A better question is, is it sustainable? And the answer seems to be...nope, and it won't last much longer. Most of the pools are shrinking while BTCGuild, Deepbit, and Slush are looking like they are going to be the only winners.
One crazy thing about the bitcoin community is that the 'clever' guy is more common than the 'average' guy. Or you could say, the average guy for the bitcoin community is a clever guy.
It's funny...I'm not at all an expert on academic approaches to ethics and morality, but one of the famous ideas from the field does apply here: Kant's categorical imperative. Basically, 'what if everybody did that?' Generally, a clever guy can say 'well, most people aren't clever so we don't have to worry about that nyah ha ha!' But the bitcoin community doesn't work like that.

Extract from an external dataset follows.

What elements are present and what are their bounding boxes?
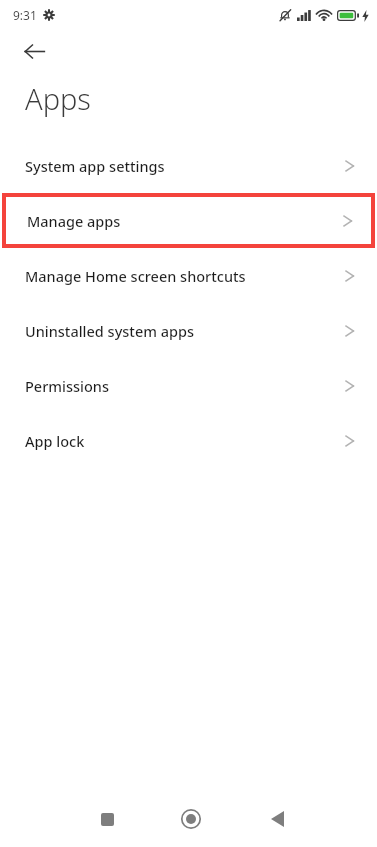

What if everybody mined for a while on a small pool, then jumped off before the block was finished? A plague of grasshoppers...
Well, it is working more like this: what if the majority of miners did this? Then the minority of honest miners would gradually leave for bigger pools. When the hoppers come back for the next round, they find a major reduction in the pool's overall hash rate. Some of the hoppers look at the trend in rates and decide sensibly that it's not worth coming back to this particular pool at all next time. It's a death spiral.
The small pools seemed to be doing ok when it was still a few days avg per block. Now that it's about a week or more for a lot of them, they're falling off.
Can they change their payout structure and survive? Maybe...but maybe not. It'll be challenging for a pool that has lost a lot of its average hash rate to get people to come back. How should they do it?